--- START ---

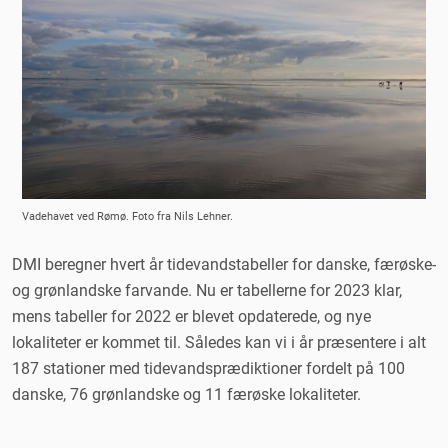
Vadehavet ved Rømø. Foto fra Nils Lehner.
DMI beregner hvert år tidevandstabeller for danske, færøske-
og grønlandske farvande. Nu er tabellerne for 2023 klar,
mens tabeller for 2022 er blevet opdaterede, og nye
lokaliteter er kommet til. Således kan vi i år præsentere i alt
187 stationer med tidevandsprædiktioner fordelt på 100
danske, 76 grønlandske og 11 færøske lokaliteter.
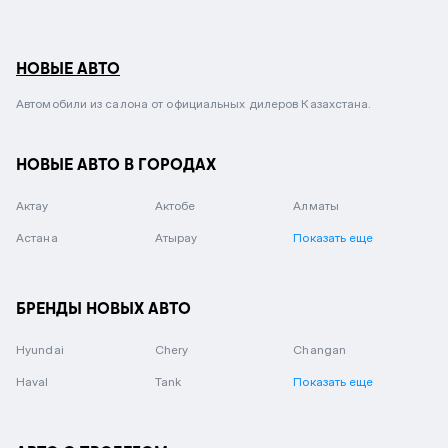
НОВЫЕ АВТО
Автомобили из салона от официальных дилеров Казахстана.
НОВЫЕ АВТО В ГОРОДАХ
Актау
Актобе
Алматы
Астана
Атырау
Показать еще
БРЕНДЫ НОВЫХ АВТО
Hyundai
Chery
Changan
Haval
Tank
Показать еще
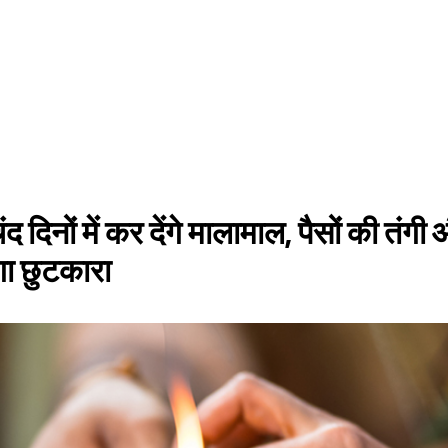
द दिनों में कर देंगे मालामाल, पैसों की तंगी
गा छुटकारा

--- END ---

> Exercise description
Print the complete listing exactly as it stands, without its pictures.

> Exercise solution
Vadehavet ved Rømø. Foto fra Nils Lehner.
DMI beregner hvert år tidevandstabeller for danske, færøske-
og grønlandske farvande. Nu er tabellerne for 2023 klar,
mens tabeller for 2022 er blevet opdaterede, og nye
lokaliteter er kommet til. Således kan vi i år præsentere i alt
187 stationer med tidevandsprædiktioner fordelt på 100
danske, 76 grønlandske og 11 færøske lokaliteter.
НОВЫЕ АВТО
Автомобили из салона от официальных дилеров Казахстана.
НОВЫЕ АВТО В ГОРОДАХ
Актау
Актобе
Алматы
Астана
Атырау
Показать еще
БРЕНДЫ НОВЫХ АВТО
Hyundai
Chery
Changan
Haval
Tank
Показать еще
द दिनों में कर देंगे मालामाल, पैसों की तंगी
गा छुटकारा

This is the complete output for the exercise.